OpenACC pgc++ compiling error duplicate lives at 0x7ffff78db5c0 size 96 partially present

Hello,

I used opencv to implement data transfer with openacc,but I got error when I compiled the code file.Please take a look at the information below:

#include <opencv2/opencv.hpp>
#include<queue>
#include <vector>
#include<random>
#include <opencv2/core.hpp>
#include <opencv2/imgcodecs.hpp>
#include <opencv2/highgui.hpp>
#include<openacc.h>

using namespace std;
using namespace cv;


int main(){

    cv::Mat srcImg=cv::imread("/home/usera/images/blue-mountains.jpg");
    Mat grayScale(srcImg.rows, srcImg.cols, CV_8UC1, Scalar::all(0));
    Mat duplicate(srcImg.rows,srcImg.cols, CV_8UC1,Scalar::all(255) );

    if(!srcImg.data){

     cout<<"The file is not loaded or does not exist"<<endl;
     return -1;

     }

             
       for(int i = 0; i < srcImg.rows; i++) {
          for(int j = 0; j < srcImg.cols; j++) {
             double gray = 0.21 * srcImg.at<cv::Vec3b>(i,j)[0] +
                           0.72 * srcImg.at<cv::Vec3b>(i,j)[1] +
                           0.07 * srcImg.at<cv::Vec3b>(i,j)[2];
             grayScale.at<uchar>(i,j) = (uchar) gray;
            }
       
        }

     cout<<"Matrix grayScale :"<<grayScale.rows<<" "<<grayScale.cols<<endl;

int vrows=srcImg.rows;
int vcols=srcImg.cols;

cout<<"Step"<<grayScale.step<<endl;


int b[3][5];

#pragma acc parallel loop copy(b[:3][:5])
for(int i=0;i<3;i++){
  #pragma acc loop	
  for(int j=0;j<5;j++){
    b[i][j]=i+j;


   }
}

cout<<"b[N-1][M-2] :"<<b[1][1]<<endl;
cout<<"b[N][M] :"<<b[2][4]<<endl;
 
auto *startaddress=grayScale.data;

cout<<(int)*(startaddress+1)<<endl;
cout<<(int)*(startaddress+2)<<endl;



        #pragma acc parallel loop collapse(2)
        for(int i=0;i<vrows;i++){
        //#pragma acc loop
        for(int j=0;j<vcols;j++){

          duplicate.at<uchar>(i,j)=10;//grayScale.at<uchar>(i,j);

       }

      }

    cout<<"duplicate"<<": "<<(int)grayScale.at<uchar>(23,45)<<endl;
    cout<<"duplicate"<<": "<<(int)duplicate.at<uchar>(23,45)<<endl;
}



The result shows:

Matrix grayScale :810 1440
Step1440
b[N-1][M-2] :2
b[N][M] :6
194
195
duplicate lives at 0x7ffff78db5c0 size 96 partially present
Present table dump for device[1]: NVIDIA Tesla GPU 0, compute capability 8.6, threadid=1
host:0x7ffff78db610 device:0x7f1ba56fa000 size:8 presentcount:1+0 line:129 name:(null)
allocated block device:0x7f1ba56fa000 size:512 thread:1
FATAL ERROR: variable in data clause is partially present on the device: name=duplicate

I have one doubt that if there is not enough space for the gang or vectors requested by the object duplicate
Could anyone provide any hints or suggestions?

Thanks in advance.

Good, it looks like you got past the libgomp issue. Did you end up building OpenCV with nvc++? or were you able to solve it another way?

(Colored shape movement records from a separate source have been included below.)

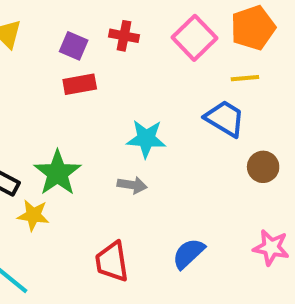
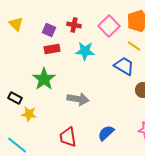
yellow line: (245, 78) -> (134, 46), turned 40
cyan star: (146, 139) -> (85, 51), moved
green star: (57, 173) -> (44, 79), moved
gray arrow: (132, 185) -> (78, 99), size x1.5

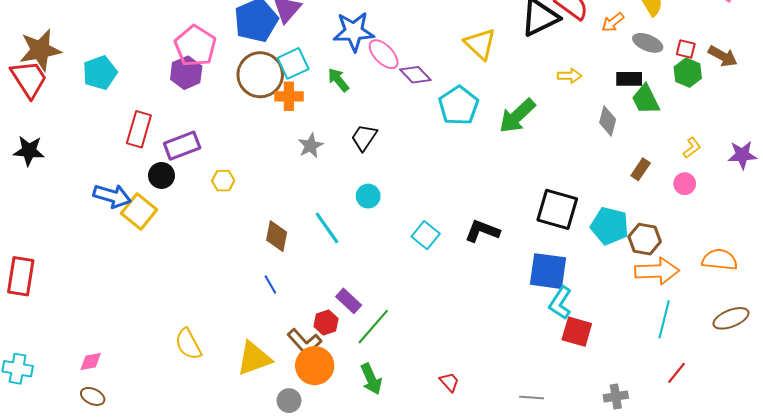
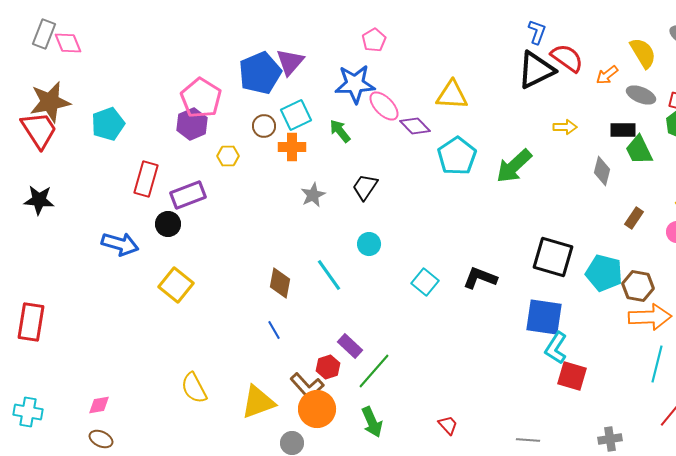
yellow triangle: (480, 44) -> (452, 95), moved, turned -40
brown circle: (260, 75) -> (264, 126), size x0.5
yellow hexagon: (223, 181) -> (228, 156), moved
yellow square: (139, 211) -> (176, 285), moved

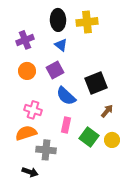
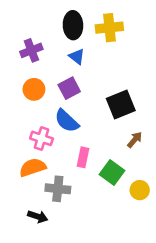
blue semicircle: (66, 96) -> (67, 121), moved
yellow circle: (112, 140) -> (140, 190), moved

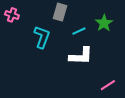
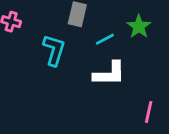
pink line: (108, 85) -> (149, 112), turned -42

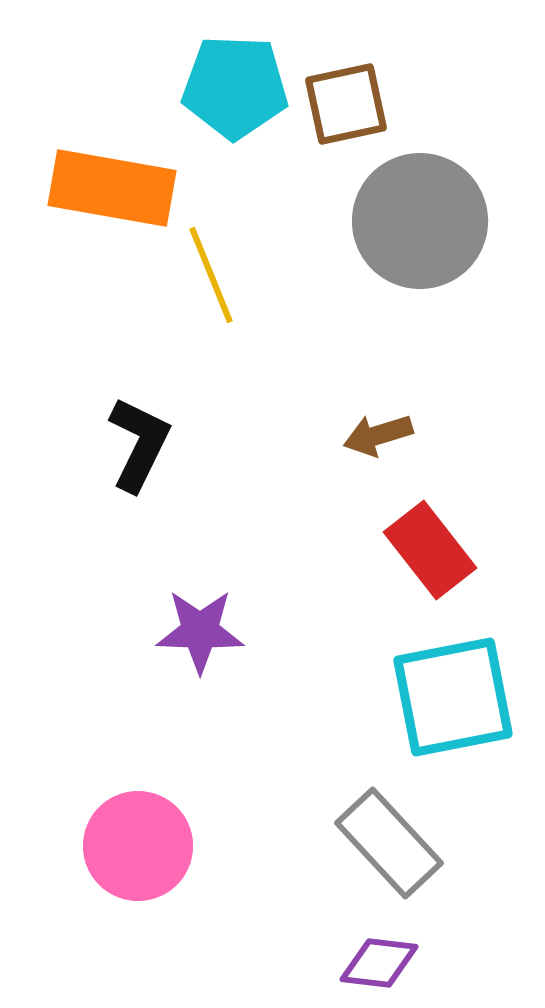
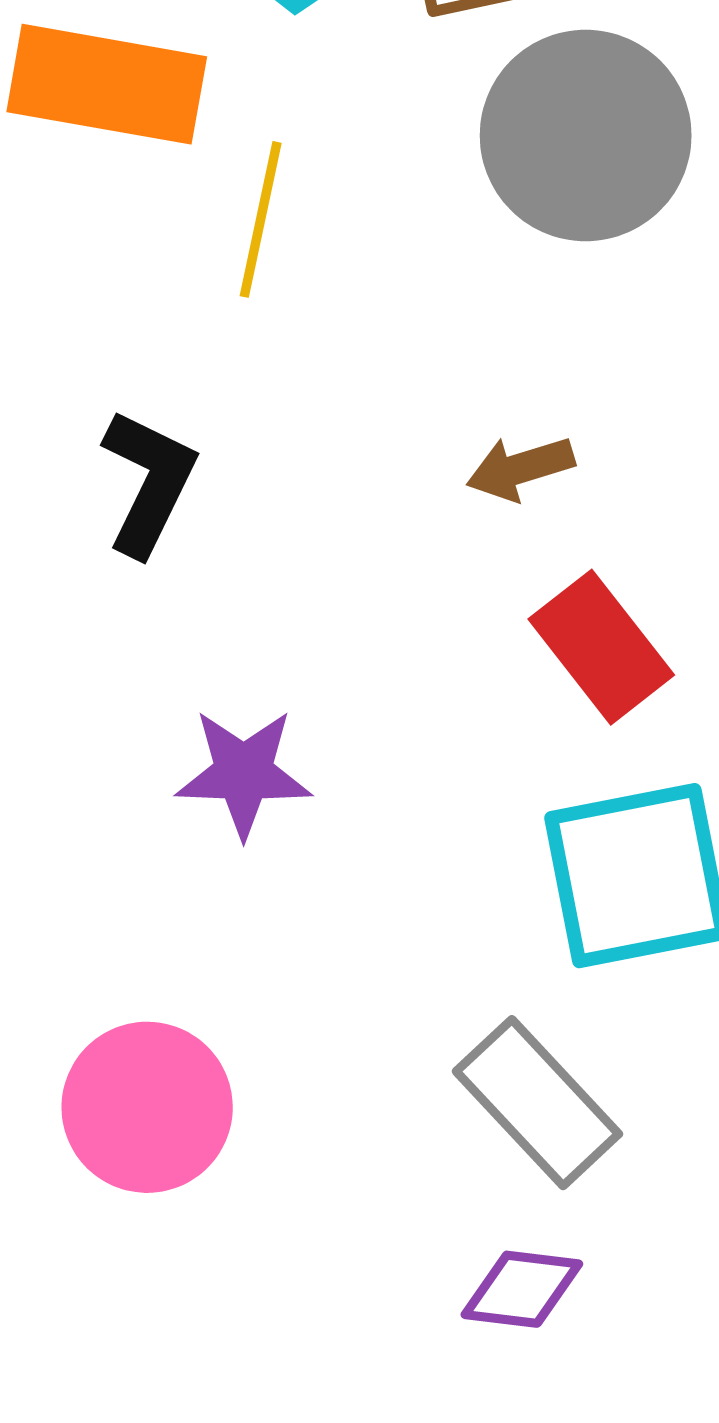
yellow line: (211, 275) -> (261, 219), turned 34

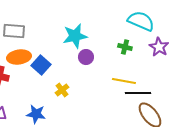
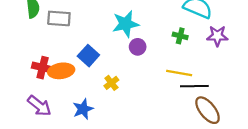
purple star: (159, 47) -> (217, 36), turned -30
orange ellipse: (19, 57) -> (61, 71), moved
blue star: (36, 114) -> (83, 109), turned -30

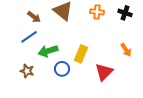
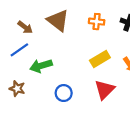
yellow rectangle: (81, 54) -> (100, 59), moved, turned 36
blue circle: (62, 69) -> (64, 93), moved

FATAL ERROR: variable in data clause is partially present on the device: name=duplicate

A partially present error means that there’s an overlap in the memory being created on the GPU between two or more variables where the sizes don’t match-up.

Given you don’t use data regions to copy “duplicate”, I suspect in this case you’re relying on the compiler attempting to implicitly copy the data structure for you. Hence it’s probably creating a pointer data member in “duplicate” first, so when it then creates “duplicate”, the memory overlaps.

The compiler is limited in that it can only do an implicit shallow copy. For deep copies, you would need to do a manual deep copy of the aggregate data when one or more members are dynamic types. In C/C++, arrays are unbounded pointers so don’t provide the shape and size of the array which the compiler can use to perform the deep copy.

Full details on manual deep copy can be found at: Deep Copy Support in OpenACC | PGI

Though I presume that since the “Mat” class is defined in OpenCV, you may or may not be able to easily do the manual deep copy. Hence as I suggested in your first post, try using CUDA Unified Memory instead (i.e. add “-gpu=managed”) to your compilation.

In this case, allocated memory will be managed by the CUDA driver so you don’t need to do the deep copy. The caveat being that static memory isn’t managed, so depending of if “duplicate” itself is allocated or not, you may still want to add it to a data region. Something like:


#pragma acc enter data copyin(duplicate)
... 
        #pragma acc parallel loop collapse(2) present(duplicate)
        for(int i=0;i<vrows;i++){
        //#pragma acc loop
        for(int j=0;j<vcols;j++){
          duplicate.at<uchar>(i,j)=10;//grayScale.at<uchar>(i,j);
       }
      }
....
#pragma acc exit data delete(duplicate)

Hope this helps,
Mat

Hello Mat,

Thanks for your reply.

I added the new routine in the code and updated the content of run scripts by changing -gpu=managed

  #pragma acc enter data copyin(duplicate)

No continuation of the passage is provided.